Improving Data Processing with Spark 3.0 & Delta Lake

Collecting, processing, and carrying out analysis on streaming data, in industries such as ad-tech involves intense data engineering. The data generated daily is huge (100s of GB data) and requires a significant processing time to process the data for subsequent steps.

Contents

What is Delta Lake?Advantages of using Delta Lakes Delta Lake Transaction Log Transaction Log Working and Atomic Commits Add and Remove File Skewed Join Optimization Skewed Partition Condition Optimization End Result

Another challenge is the joining of datasets to derive insights. Each process on average has more than 10 datasets and an equal number of joins with multiple keys. The partition size for each key is unpredictable on each run.

And, finally, if the amount of data exceeds on certain occasions, the storage may run out of memory. This means that the process would die in the middle of the final writes, making consumers distinctly read the input data frames.

In this blog, we will cover an overview of Delta Lakes, its advantages, and how the above challenges can be overcome by moving to Delta Lake and migrating to Spark 3.0 from Spark 2.4.

What is Delta Lake?

Developed at Databricks, “Delta Lake is an open-source data storage layer that runs on the existing Data Lake and is fully cooperative with Apache Spark APIs. Along with the ability to implement ACID transactions and scalable metadata handling, Delta Lakes can also unify the streaming and batch data processing”.

Delta Lake uses versioned Parquet files to store data in the cloud. Once the cloud location is configured, Delta Lake tracks all the changes made to the table or blob store directory to provide ACID transactions.

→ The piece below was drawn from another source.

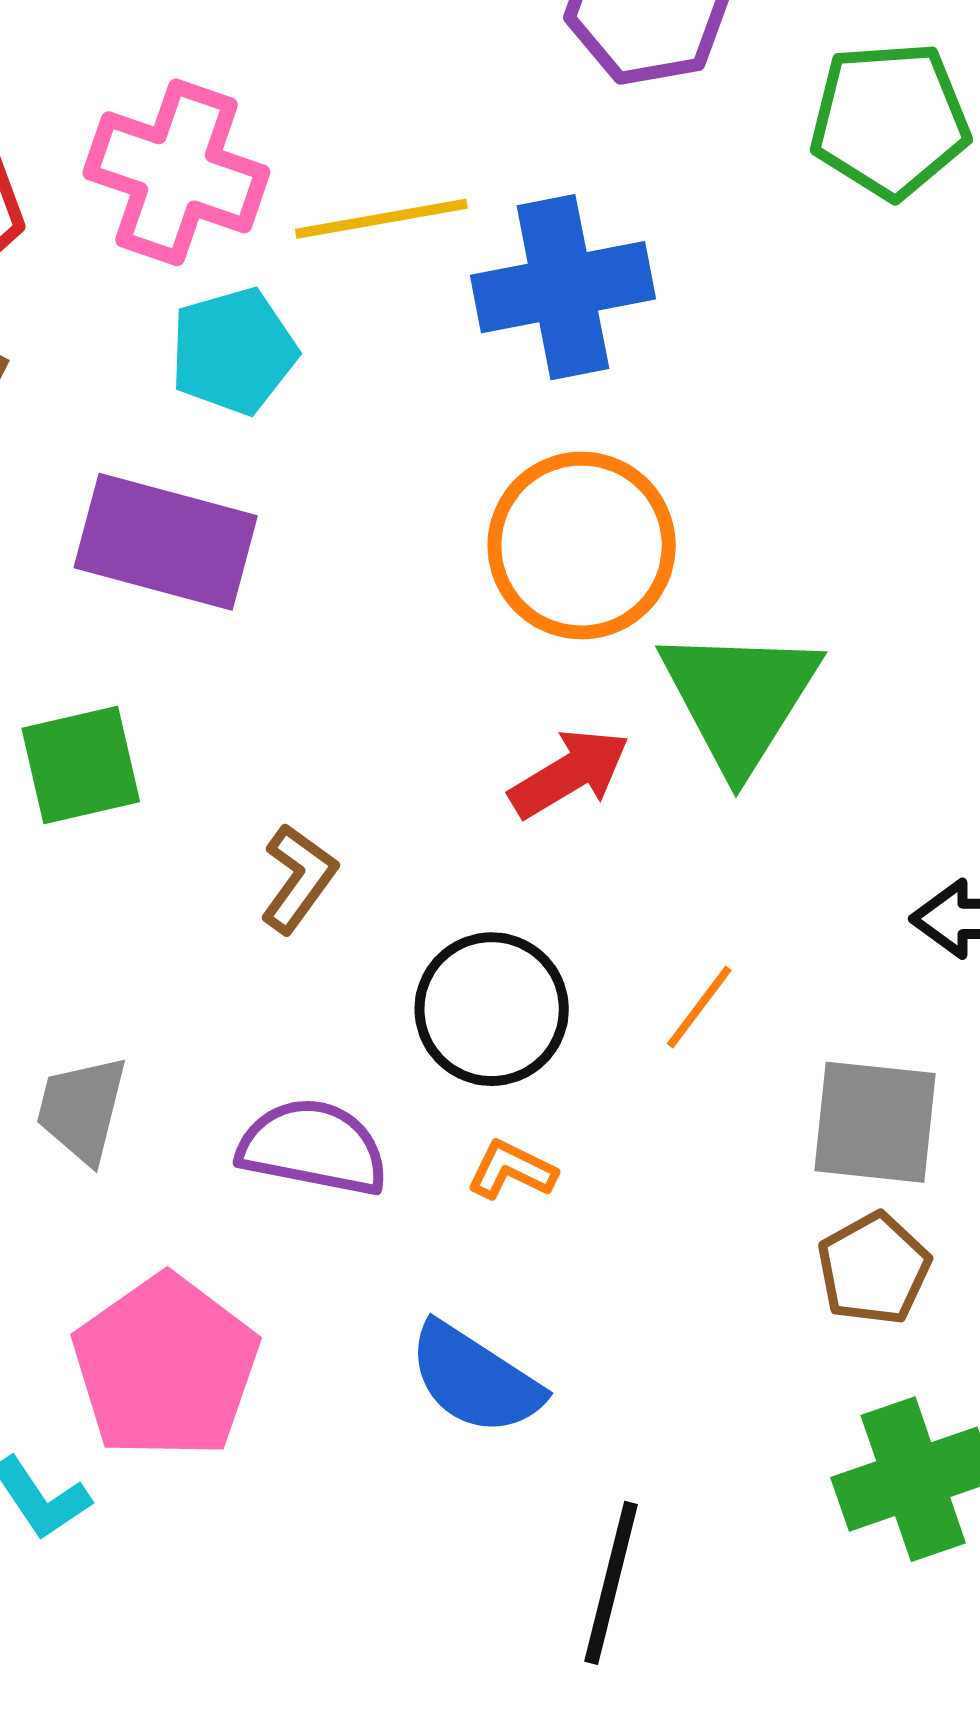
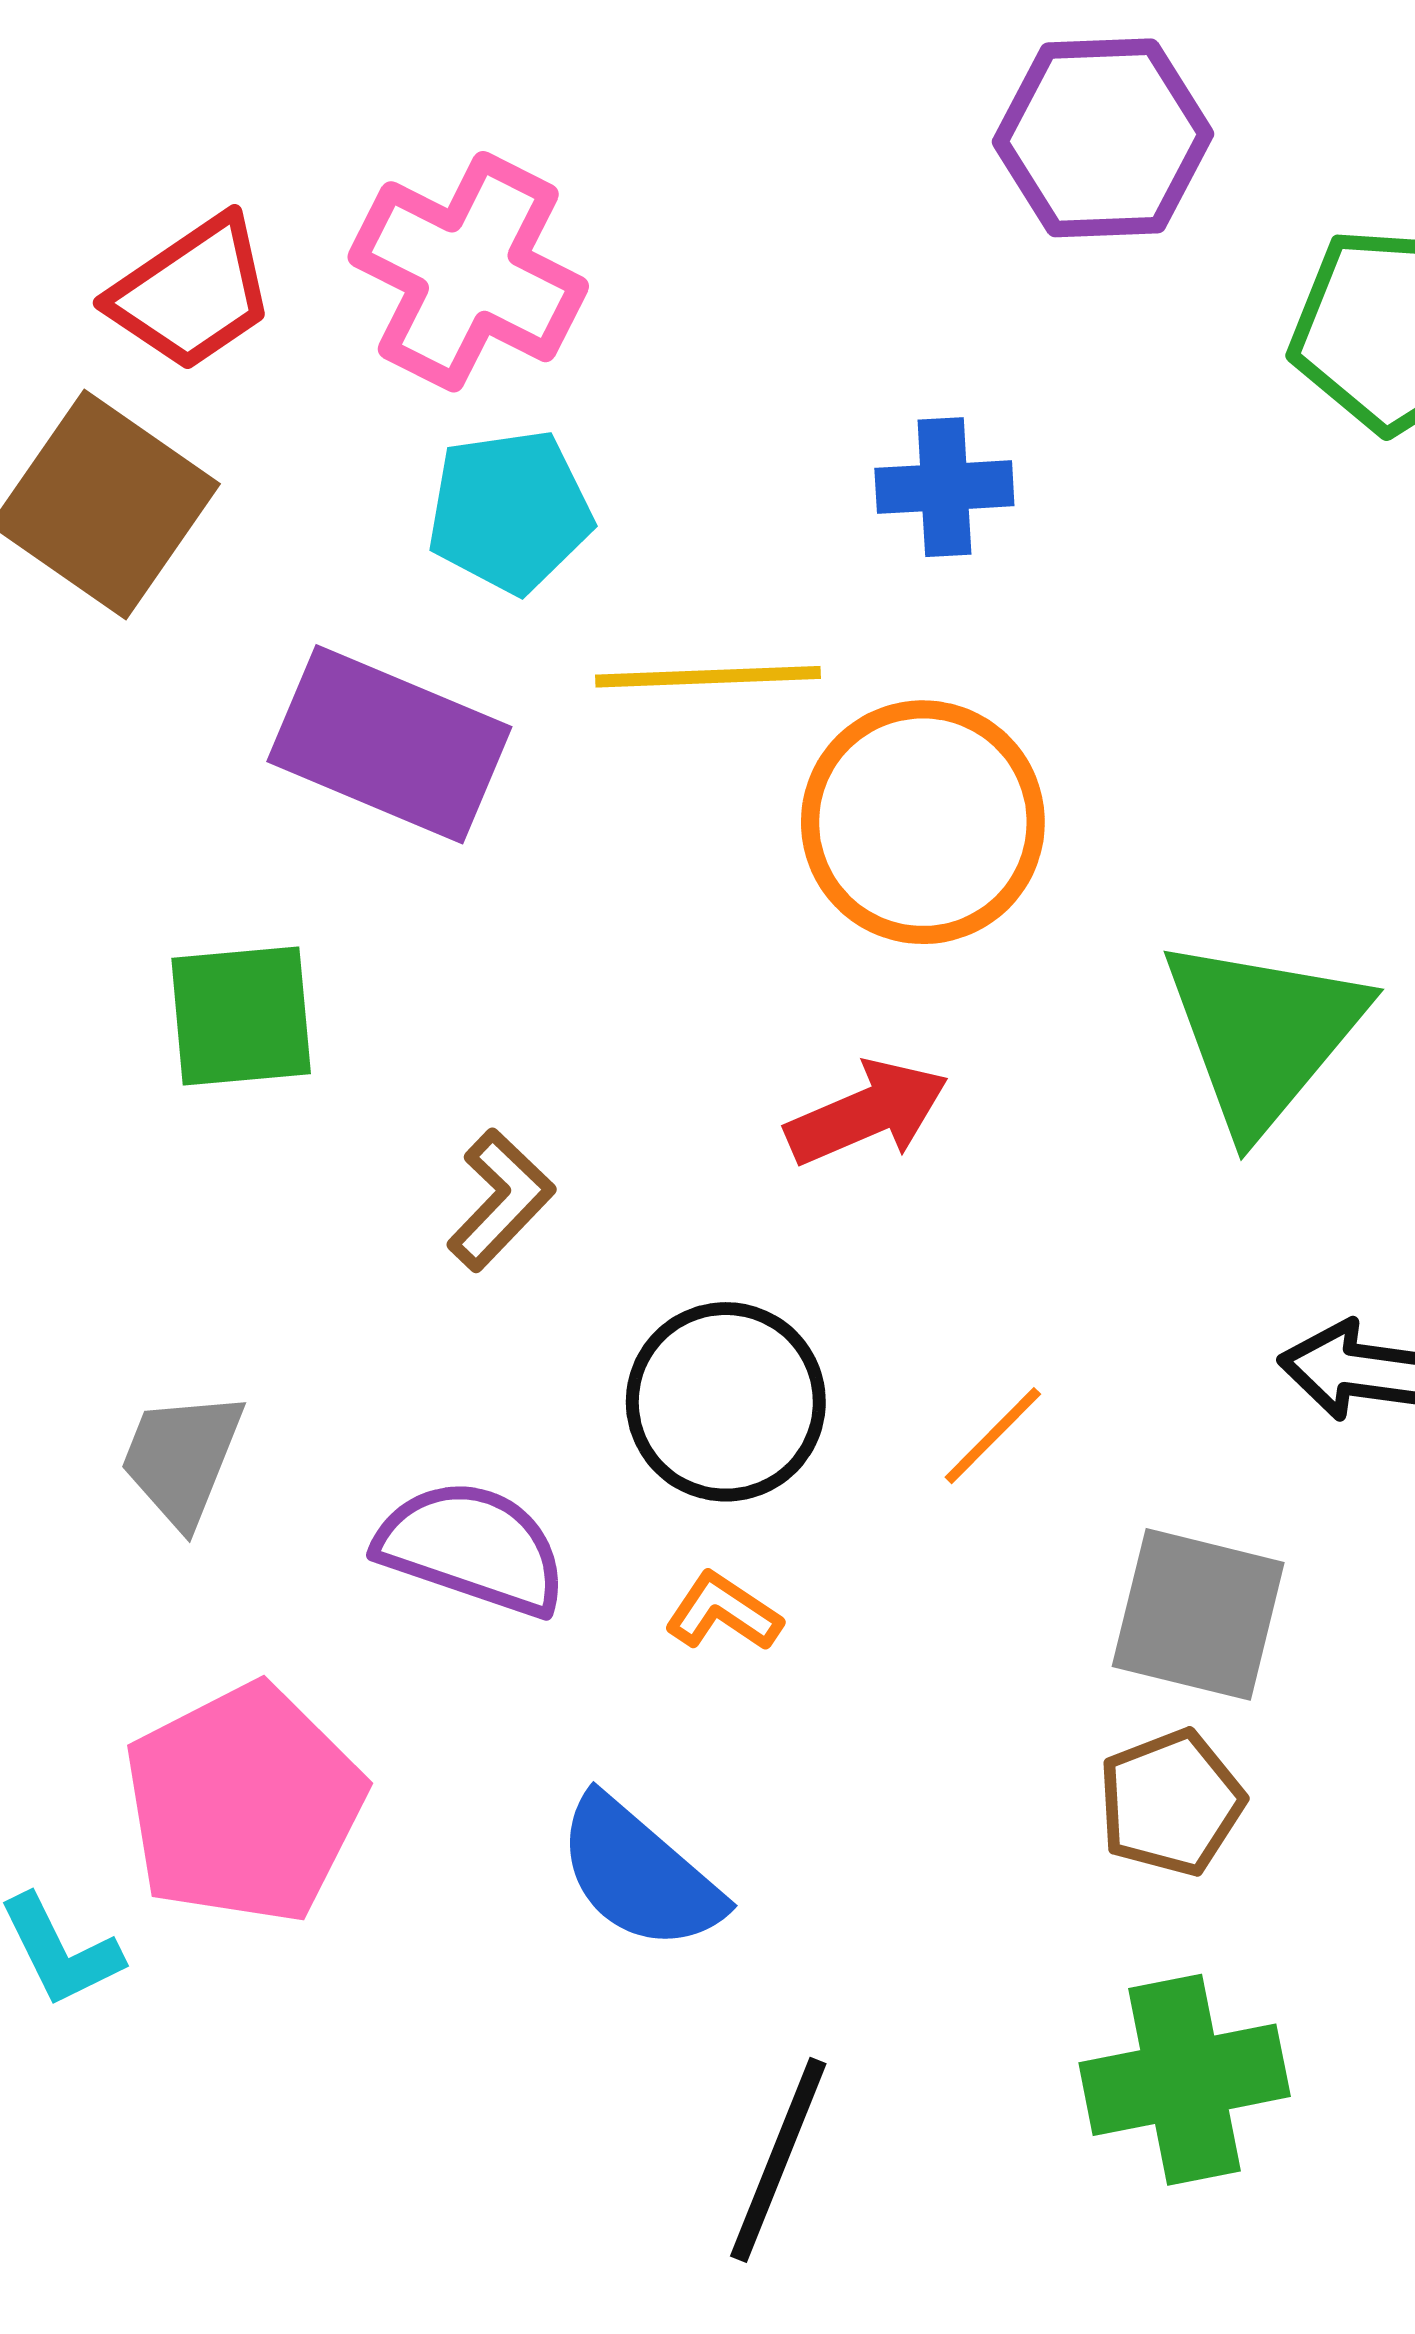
yellow line: (381, 219) -> (708, 677), moved
blue cross: (563, 287) -> (944, 487), size x0.6
green triangle: (739, 698) -> (1263, 1034), moved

Advantages of using Delta Lakes

Delta lake allows thousands of data to run in parallel, address optimization and partition challenges, faster metadata operations, maintains a transactional log and continuously keeps updating the data. Below we discuss a few major advantages:

Delta Lake Transaction Log

Delta lake transaction logs are an append-only file and contain an ordered record of all transactions performed on the Delta Lake table. The transaction log allows various users to read and write to the given table in parallel. It acts as a single source of truth or the central repository that logs all changes made to the table by the user. It maintains atomicity and continuously watches the transactions performed on Delta Lake.

As mentioned above, Spark checks the delta log for any new transactions, following which Delta Lake ensures that the user’s version is always in sync with the master record. It also ensures that no conflicting changes are being made to the table. If the process crashes before updating the delta log, the files will not be available to any reading processes as the reads always go through the transaction log.

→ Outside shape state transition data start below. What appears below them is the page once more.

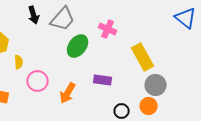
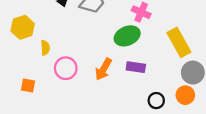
green ellipse: (78, 46) -> (127, 36), moved, turned 30
orange arrow: (68, 93) -> (103, 69), moved

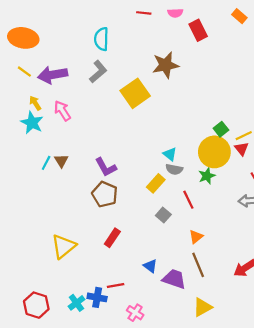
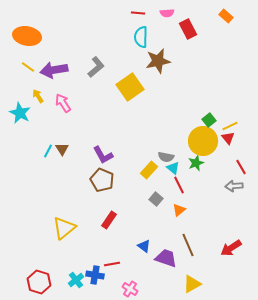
cyan semicircle: (101, 39) -> (141, 37), moved
cyan star: (32, 123) -> (20, 113), moved
cyan triangle: (170, 154) -> (173, 168), moved
orange triangle: (196, 237) -> (179, 210), moved

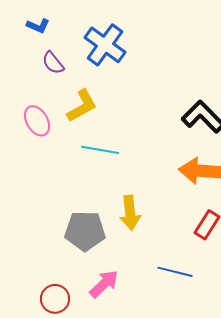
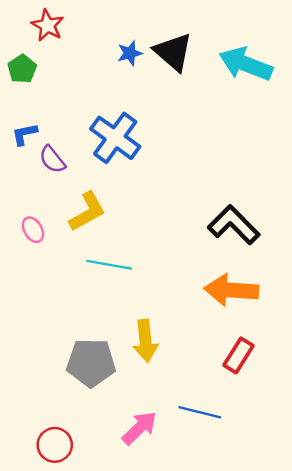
blue L-shape: (38, 26) -> (25, 134), moved, turned 145
pink ellipse: (37, 121) -> (33, 230), size x0.7
pink arrow: (104, 284) -> (139, 428), moved

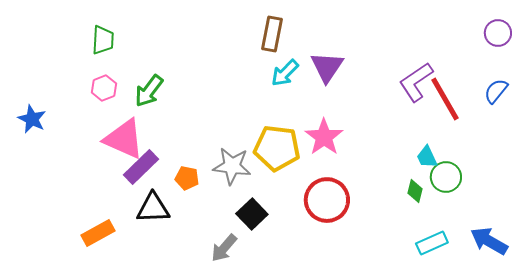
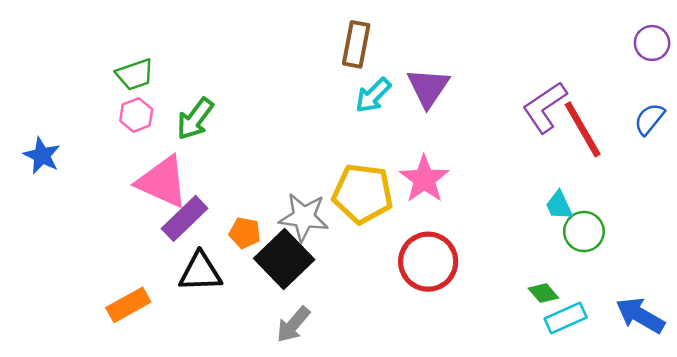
green trapezoid: (103, 40) -> (135, 74), moved, turned 68
green diamond: (415, 191) -> (543, 293), moved, turned -55
black square: (252, 214) -> (284, 259), moved, size x1.4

Transaction Log Working and Atomic Commits

Delta lake does a checkpoint on every ten commits. The checkpointed file contains the current state of the data in the Parquet format which can be read quickly. When multiple users try to modify the table at the same time, Delta Lake resolves the conflicts using optimistic concurrency control.

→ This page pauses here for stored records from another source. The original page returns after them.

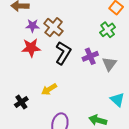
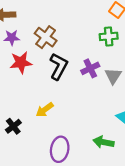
purple star: (32, 26) -> (12, 38), moved
green cross: (108, 30) -> (109, 36), turned 35

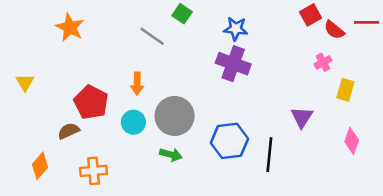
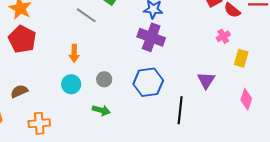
red pentagon: (91, 102) -> (22, 39), moved
gray circle: (175, 116) -> (104, 79), size x0.5
blue hexagon: (229, 141) -> (148, 82), moved

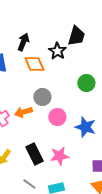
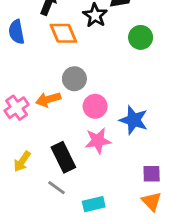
green circle: (86, 83) -> (141, 37), moved
pink star: (59, 156) -> (98, 141), moved
gray line: (29, 184) -> (56, 188), moved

The schema of the metadata is as follows:

Column	Type	Description
format	string	Format of the table, that is, “delta”.
id	string	Unique ID of the table
name	string	Name of the table as defined in the metastore
description	string	Description of the table.
location	string	Location of the table
createdAt	timestamp	When the table was created
lastModified	timestamp	When the table was last modified
partitionColumns	array of strings	Names of the partition columns if the table is partitioned
numFiles	long	Number of the files in the latest version of the table
properties	String-string map	All properties set for this table
minReaderVersion	int	Minimum version of readers (according to the log protocol) that can read the table.
minWriterVersion	int	Minimum version of readers (according to the log protocol) that can write to the table.

Source: GitHub

Add and Remove File

Whenever a file is added or an existing file is removed, these actions are logged. The file path is unique and is considered as the primary key for the set of files inside it. When a new file is added on a path that is already present in the table, statistics and other metadata on the path are updated from the previous version. Similarly, remove action is indicated by timestamp. A remove action remains in the table as a tombstone until it has expired. A tombstone expires when the TTL (Time-To-Live) exceeds.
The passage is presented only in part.